Selling a Home with Mold

Posted by Michael Paul on Friday, October 18th, 2013 at 3:14pm.

If your home has a mold problem, your best bet is probably to resolve the problem before selling the house if at all possible. Mold is most likely a Material Adverse Fact – something that would affect a buyer’s decision to buy the house or affect how much they would be willing to pay for it. As such, any mold issues you may be aware of should be disclosed properly or else you may risk a lawsuit from the new owner. Furthermore, the trend in lending is to steer buyers away from homes with mold…so in order to reach to highest number of potential buyers and get the highest dollar amount for your home, it is often best to clean it up, have it re-tested, and then disclose what happened.

 

What Causes Mold?

Molds are fungi that can be found both indoors and outdoors. There are thousands of different types of molds. Molds grow best in warm, damp, and humid conditions Molds spread and reproduce by making spores. Mold spores can survive through conditions that would kill mold. Basements and showers are common areas for mold to be found inside homes because of their high humidity levels.

 

What Types of Mold are There?

There are thousands of types of mold, but here are a few that are common problems in homes:

Penicillium: An allergenic mold that can cause diseases in humans. Commonly lives in soil, food, or decaying food materials. It can also be found in the dust in your air conditioning system.

Cladosporium: A powdery substance that is black or darkish green. It normally grows on food, dead plants, paint, and fiberglass air ducts. Can cause nail fungus, asthma, pulmonary conditions, and skin rashes in humans.
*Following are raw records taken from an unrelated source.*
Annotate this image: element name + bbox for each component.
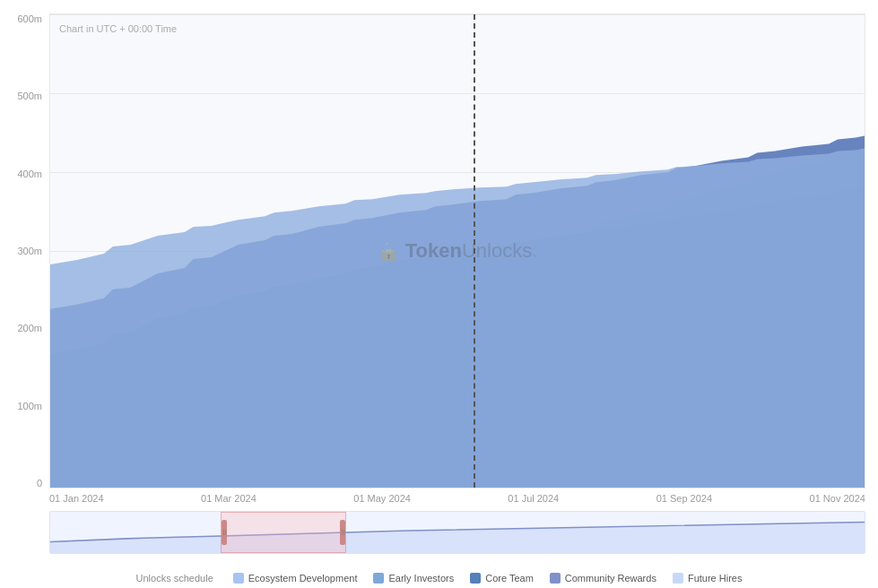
x-axis: 01 Jan 2024 01 Mar 2024 01 May 2024 01 J… xyxy=(49,489,865,508)
legend-item-future-hires: Future Hires xyxy=(673,573,743,584)
x-label-jul: 01 Jul 2024 xyxy=(508,493,559,504)
y-label-100m: 100m xyxy=(17,401,42,411)
legend-label-future-hires: Future Hires xyxy=(688,573,743,584)
legend-color-future-hires xyxy=(673,573,683,584)
legend: Unlocks schedule Ecosystem Development E… xyxy=(0,573,878,584)
legend-label-ecosystem: Ecosystem Development xyxy=(248,573,358,584)
legend-item-community-rewards: Community Rewards xyxy=(550,573,656,584)
y-label-300m: 300m xyxy=(17,246,42,256)
legend-label-early-investors: Early Investors xyxy=(388,573,454,584)
y-label-400m: 400m xyxy=(17,169,42,179)
y-label-600m: 600m xyxy=(17,13,42,24)
navigator-selection[interactable]: ⏸ ⏸ xyxy=(221,512,346,553)
legend-item-ecosystem: Ecosystem Development xyxy=(233,573,358,584)
x-label-mar: 01 Mar 2024 xyxy=(201,493,256,504)
legend-color-ecosystem xyxy=(233,573,244,584)
y-label-500m: 500m xyxy=(17,91,42,101)
legend-color-core-team xyxy=(470,573,481,584)
legend-color-community-rewards xyxy=(550,573,561,584)
navigator-handle-left[interactable]: ⏸ xyxy=(222,520,227,545)
legend-item-core-team: Core Team xyxy=(470,573,534,584)
y-label-200m: 200m xyxy=(17,323,42,333)
chart-svg xyxy=(50,14,865,488)
navigator-svg xyxy=(50,512,865,553)
legend-item-early-investors: Early Investors xyxy=(373,573,454,584)
legend-title: Unlocks schedule xyxy=(136,573,213,584)
legend-label-community-rewards: Community Rewards xyxy=(565,573,656,584)
y-axis: 600m 500m 400m 300m 200m 100m 0 xyxy=(0,13,49,489)
legend-label-core-team: Core Team xyxy=(485,573,534,584)
x-label-jan: 01 Jan 2024 xyxy=(49,493,104,504)
x-label-may: 01 May 2024 xyxy=(353,493,411,504)
y-label-0: 0 xyxy=(37,478,42,489)
chart-area: Chart in UTC + 00:00 Time xyxy=(49,13,865,489)
legend-color-early-investors xyxy=(373,573,384,584)
x-label-nov: 01 Nov 2024 xyxy=(810,493,865,504)
chart-container: 600m 500m 400m 300m 200m 100m 0 Chart in… xyxy=(0,0,878,588)
x-label-sep: 01 Sep 2024 xyxy=(656,493,712,504)
today-line: Today xyxy=(474,14,475,488)
navigator[interactable]: ⏸ ⏸ xyxy=(49,511,865,554)
navigator-handle-right[interactable]: ⏸ xyxy=(340,520,345,545)
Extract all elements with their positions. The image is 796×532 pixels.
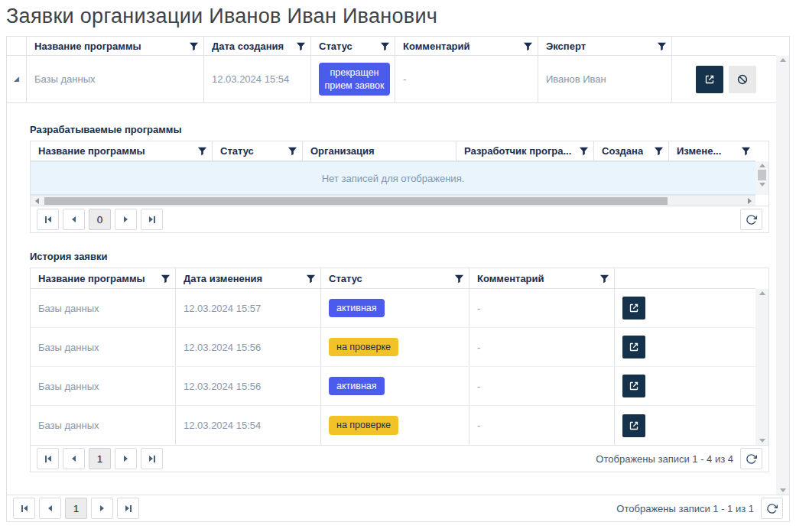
next-page-button[interactable] xyxy=(91,498,113,519)
next-page-button[interactable] xyxy=(115,448,137,469)
column-header-changed[interactable]: Измене... xyxy=(669,141,755,161)
scrollbar-track[interactable] xyxy=(755,161,768,195)
history-row[interactable]: Базы данных 12.03.2024 15:54 на проверке… xyxy=(31,406,755,445)
filter-icon[interactable] xyxy=(296,41,306,51)
scroll-up-icon[interactable] xyxy=(780,58,786,62)
arrow-right-icon xyxy=(149,456,153,462)
collapse-row-icon[interactable]: ◢ xyxy=(14,76,19,83)
refresh-button[interactable] xyxy=(761,498,783,519)
column-header-status[interactable]: Статус xyxy=(311,37,395,55)
comment-cell: - xyxy=(395,56,538,102)
last-page-button[interactable] xyxy=(117,498,139,519)
column-title: Комментарий xyxy=(403,41,470,52)
developed-programs-grid: Название программы Статус Организация xyxy=(30,141,769,233)
column-header-changed-date[interactable]: Дата изменения xyxy=(176,268,321,288)
last-page-icon xyxy=(154,456,155,462)
refresh-button[interactable] xyxy=(740,209,762,230)
last-page-button[interactable] xyxy=(141,209,163,230)
status-badge: на проверке xyxy=(329,338,398,356)
vertical-scrollbar[interactable] xyxy=(755,268,768,445)
column-title: Эксперт xyxy=(546,41,586,52)
filter-icon[interactable] xyxy=(454,274,464,284)
filter-icon[interactable] xyxy=(579,146,589,156)
horizontal-scrollbar-thumb[interactable] xyxy=(44,197,668,205)
scroll-left-button[interactable] xyxy=(31,198,43,204)
filter-icon[interactable] xyxy=(189,41,199,51)
open-history-record-button[interactable] xyxy=(622,375,645,397)
history-row[interactable]: Базы данных 12.03.2024 15:56 активная - xyxy=(31,367,755,406)
column-header-program-name[interactable]: Название программы xyxy=(31,141,213,161)
scroll-down-icon[interactable] xyxy=(759,183,765,187)
column-title: Статус xyxy=(220,145,254,157)
application-detail-panel: Разрабатываемые программы Название прогр… xyxy=(7,103,776,495)
column-header-created-date[interactable]: Дата создания xyxy=(204,37,311,55)
column-title: Измене... xyxy=(677,145,721,157)
current-page-button[interactable]: 1 xyxy=(65,498,87,519)
prev-page-button[interactable] xyxy=(63,448,85,469)
actions-cell xyxy=(615,406,755,445)
block-application-button[interactable] xyxy=(729,66,756,93)
filter-icon[interactable] xyxy=(741,146,751,156)
column-header-comment[interactable]: Комментарий xyxy=(395,37,538,55)
open-history-record-button[interactable] xyxy=(622,297,645,320)
arrow-right-icon xyxy=(100,505,104,511)
arrow-right-icon xyxy=(124,456,128,462)
prev-page-button[interactable] xyxy=(39,498,61,519)
column-title: Статус xyxy=(329,273,362,284)
scroll-right-button[interactable] xyxy=(743,198,755,204)
current-page-button[interactable]: 1 xyxy=(89,448,111,469)
program-name-cell: Базы данных xyxy=(31,289,176,327)
horizontal-scrollbar-track[interactable] xyxy=(43,196,743,206)
scroll-down-icon[interactable] xyxy=(780,488,786,492)
next-page-button[interactable] xyxy=(115,209,137,230)
scroll-up-icon[interactable] xyxy=(759,164,765,167)
horizontal-scrollbar[interactable] xyxy=(31,195,755,206)
scrollbar-track[interactable] xyxy=(755,289,768,445)
status-cell: активная xyxy=(321,289,469,327)
open-external-icon xyxy=(703,73,716,86)
scrollbar-header-filler xyxy=(755,141,768,161)
filter-icon[interactable] xyxy=(657,41,667,51)
filter-icon[interactable] xyxy=(306,274,316,284)
column-header-developer[interactable]: Разработчик програ... xyxy=(456,141,594,161)
open-history-record-button[interactable] xyxy=(622,336,645,358)
column-header-status[interactable]: Статус xyxy=(213,141,303,161)
last-page-button[interactable] xyxy=(141,448,163,469)
filter-icon[interactable] xyxy=(288,146,297,156)
history-row[interactable]: Базы данных 12.03.2024 15:57 активная - xyxy=(31,289,755,328)
column-header-organization[interactable]: Организация xyxy=(303,141,456,161)
scroll-down-icon[interactable] xyxy=(759,439,765,443)
scroll-up-icon[interactable] xyxy=(759,291,765,295)
vertical-scrollbar[interactable] xyxy=(755,141,768,195)
application-row[interactable]: ◢ Базы данных 12.03.2024 15:54 прекращен… xyxy=(7,56,776,103)
scrollbar-thumb[interactable] xyxy=(758,170,766,180)
filter-icon[interactable] xyxy=(197,146,207,156)
vertical-scrollbar[interactable] xyxy=(776,37,789,495)
open-application-button[interactable] xyxy=(696,66,723,93)
column-header-comment[interactable]: Комментарий xyxy=(469,268,615,288)
refresh-button[interactable] xyxy=(740,448,762,469)
filter-icon[interactable] xyxy=(380,41,390,51)
current-page-button[interactable]: 0 xyxy=(89,209,111,230)
column-header-expert[interactable]: Эксперт xyxy=(538,37,672,55)
column-header-program-name[interactable]: Название программы xyxy=(27,37,204,55)
filter-icon[interactable] xyxy=(161,274,171,284)
first-page-icon xyxy=(21,505,23,512)
first-page-button[interactable] xyxy=(13,498,35,519)
history-row[interactable]: Базы данных 12.03.2024 15:56 на проверке… xyxy=(31,328,755,367)
column-header-status[interactable]: Статус xyxy=(321,268,469,288)
applications-grid: Название программы Дата создания Статус … xyxy=(6,36,790,522)
column-header-created[interactable]: Создана xyxy=(594,141,669,161)
column-header-program-name[interactable]: Название программы xyxy=(31,268,176,288)
prev-page-button[interactable] xyxy=(63,209,85,230)
scrollbar-track[interactable] xyxy=(776,56,789,495)
history-grid-content: Название программы Дата изменения Статус xyxy=(31,268,755,445)
first-page-button[interactable] xyxy=(37,209,59,230)
page-title: Заявки организации Иванов Иван Иванович xyxy=(0,0,796,28)
filter-icon[interactable] xyxy=(523,41,533,51)
history-grid: Название программы Дата изменения Статус xyxy=(30,268,769,472)
filter-icon[interactable] xyxy=(599,274,609,284)
filter-icon[interactable] xyxy=(654,146,664,156)
first-page-button[interactable] xyxy=(37,448,59,469)
open-history-record-button[interactable] xyxy=(622,414,645,437)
Memnoniella: Usually found on cotton, paper, and wood products. Memnoniella can also develop toxins that are very harmful to the health of animals and humans. Often found alongside Stachybotrys.

Stachybotrys:  Slimy, black in color, and is often referred to as toxic black mold. Like Memnoniella, it can also produce toxins that are very harmful to your health. It is known for causing cancer, asthma, and headaches. This type of mold is commonly found in the back of walls and under ceilings.

Mucor: Mucor Usually found in soil and animal droppings. It can also thrive in household dust. People who have weak immune systems can easily develop reactions if they are exposed to this type of mold.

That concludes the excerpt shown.